Flex your DIY skills and fashion an outdoor oasis this weekend. Paved floors, perky plantings and salvaged accents make for a pretty backyard getaway.
Before, this small, neglected backyard corner was an eyesore heap of brush.
The first step is to clean out the area and figure out how much space you have to work with, whether you need to level the area and if the existing structure needs a new finish or any repairs.
Within the pergola, create a raised bed with a wood frame. Prep with gravel and sand for laying down tiles or bricks. Cut end pieces or have them cut to fit.
Tips for a first-time patio project:
- Spend the $15 on a tamping tool. It helps to get the dirt flat and compressed.
- Choose a pattern, such as a basketweave, that won’t involve lots of cutting at the edges.
- Add a layer of gravel first, then sand to ensure that the stone pavers stay in place for longer. If you skip on this step, your patio may end up looking uneven after a couple of seasons.
- To help the budget, make the patio a smaller space—just enough room for a table set. Ours measures about 7′ x 8′; smallish, but cozy. With less area to cover, you can splurge a bit more on nice pavers.
We chose patio stone in a cream color that would be neutral enough to go with anything, and light enough to brighten up the shaded corner. You can grow potted or planted climbing plants, like jasmine, clematis or roses to cover the arbor eventually and provide additional shade in time.
A mix of hanging and standing planted containers help to merge the enclosed patio into the surrounding garden. A basket of deep blue lobelia hanging from the rafters catches the eye inside the pergola.
Wire baskets, birdcages and faux metal hoop planters echo the barely-there look of the enclosed structure. To create interest on a tabletop—or elsewhere—pop an iron cage cover over a pretty potted plant, like this pink geranium in a blue container.
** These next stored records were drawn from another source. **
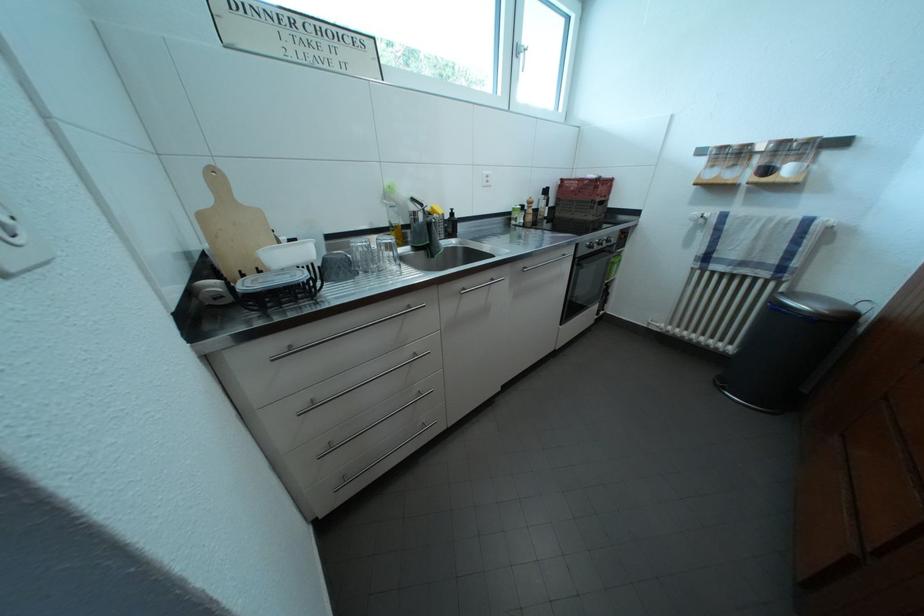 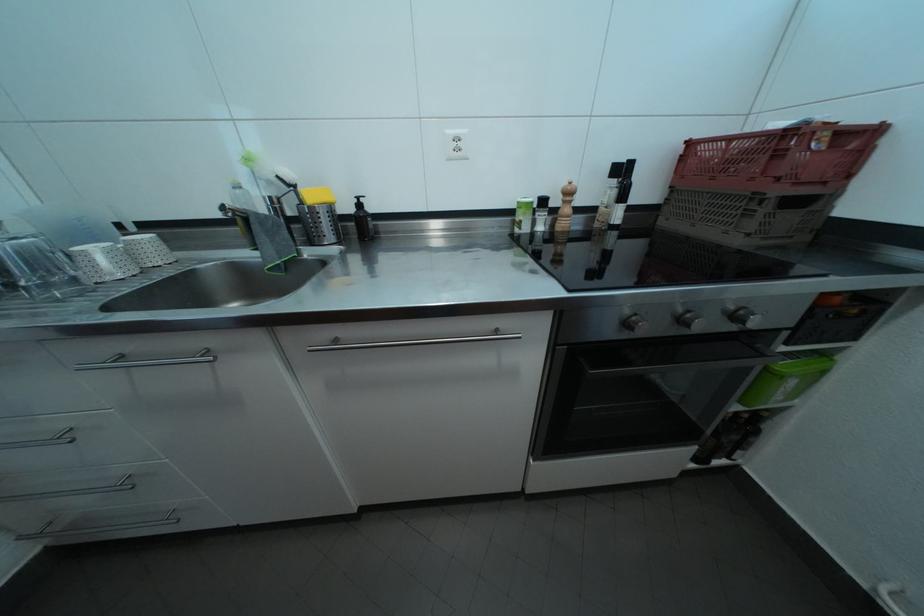 Where in the second image is the point corresponding to the point at 616,246 from the first image?

(745, 323) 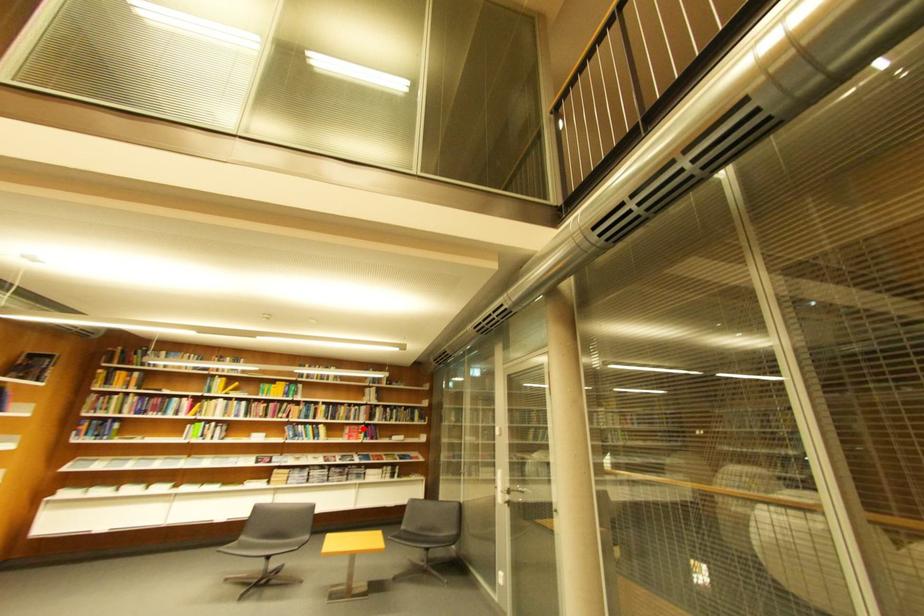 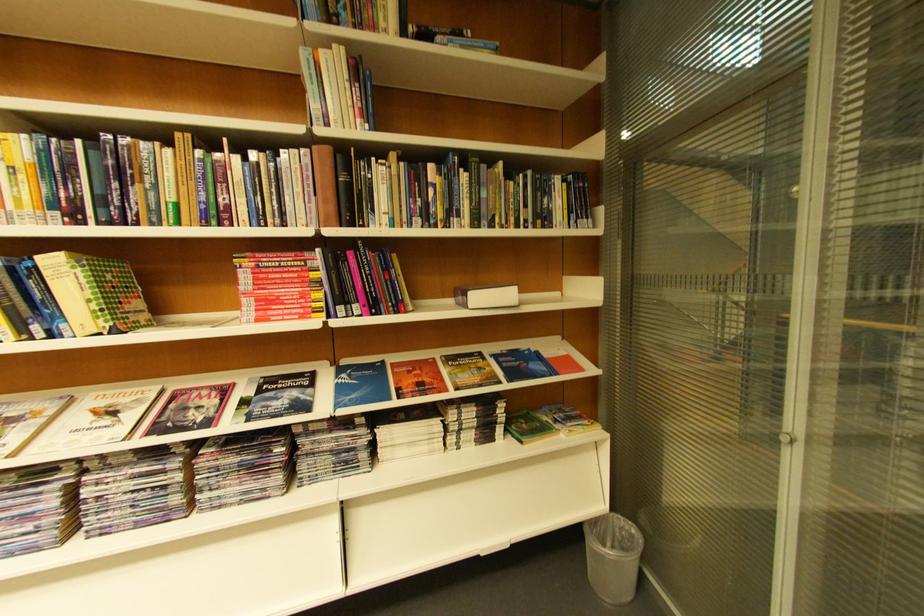 Where in the second image is the point corresponding to the highlighted location from the first image?

(281, 262) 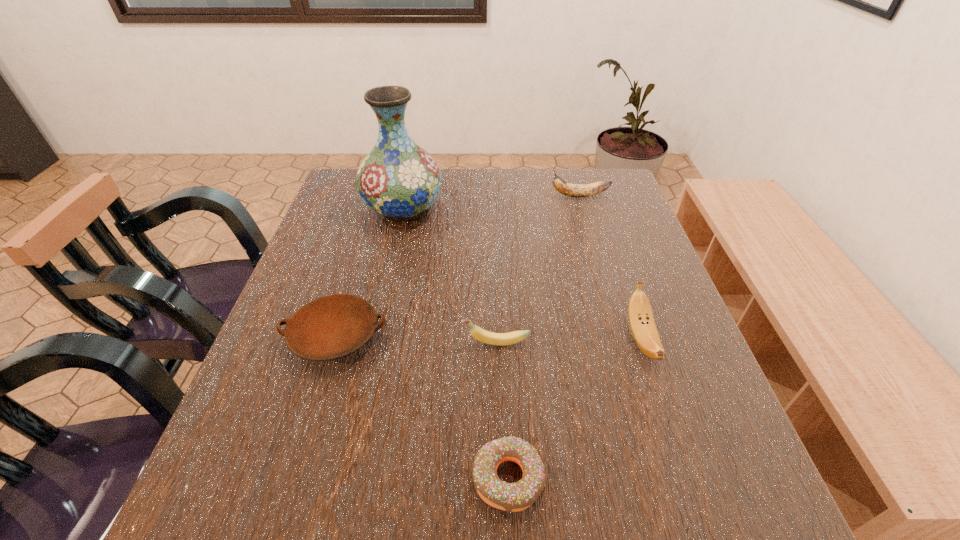 Locate an element on the screen. The image size is (960, 540). free location located at the stem of the leftmost banana is located at coordinates (427, 342).

Locate an element on the screen. vacant space located 0.270m at the stem of the leftmost banana is located at coordinates (328, 342).

In order to click on free space located 0.270m at the stem of the leftmost banana in this screenshot , I will do `click(328, 342)`.

Where is `vacant space located 0.120m on the back of the plate`? vacant space located 0.120m on the back of the plate is located at coordinates (356, 268).

Locate an element on the screen. vacant space located on the back of the doughnut is located at coordinates (503, 366).

This screenshot has width=960, height=540. I want to click on vase that is at the far edge, so click(x=398, y=179).

This screenshot has height=540, width=960. I want to click on banana positioned at the far edge, so click(x=573, y=190).

Image resolution: width=960 pixels, height=540 pixels. I want to click on object that is at the near edge, so click(x=512, y=497).

This screenshot has width=960, height=540. Identify the location of vase positioned at the left edge. pyautogui.click(x=398, y=179).

This screenshot has width=960, height=540. Identify the location of plate that is at the left edge. (330, 327).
Rafter tails make ideal spots for hanging baskets of flowers, wind chimes, or ornaments on the outside of the structure. Join wood embroidery hoops with staples long enough to go through the layers, then spray paint them silver. Line the resulting orbs with coir baskets and fill with trailing annuals.
A mix of plants top a pot painted on the bottom half. To get the gold-dipped look, tape off an edge about 2/3 the way down with green painter’s tape and spray with metallic gold. Petunias and bacopa peek out of a repurposed birdcage. The door of the metal globe lends easy access for deadheading and removing dry leaves.
Terra cotta pots are a must-have in a garden setting; they look even better as they age. Blend in other pots, like this blue-and-white beauty, for visual interest.
A two-tier wire planter holds a mixture of annual verbena and petunias. The pink and lavender hues offer a pretty backdrop for the substantial foliage of fleshy succulents.
We clustered all the succulents in the top tier and colorful petunias with pretty sweet potato vine on the bottom. While you can mix succulents with some annuals, it’s probably best to keep them separate since they have very different watering needs. Annuals need a drink about every day depending on how much heat/sun they get, and succulents don’t need as much. For a stunning planter keep it full and interesting with “spillers, fillers & thrillers.”
Nestled amid shady trees, throwing masses of dappled light, this newly paved patio provides a wonderful spot to stop and smell the roses. We opted for recycled rubber mulch around the patio edge. It’s a better alternative to using wood chips or gravel. Yes, you pay more up front, but it lasts four times longer than wood chips and it’s softer on bare feet. A perfect solution for a child’s outdoor play area, too. So worth it.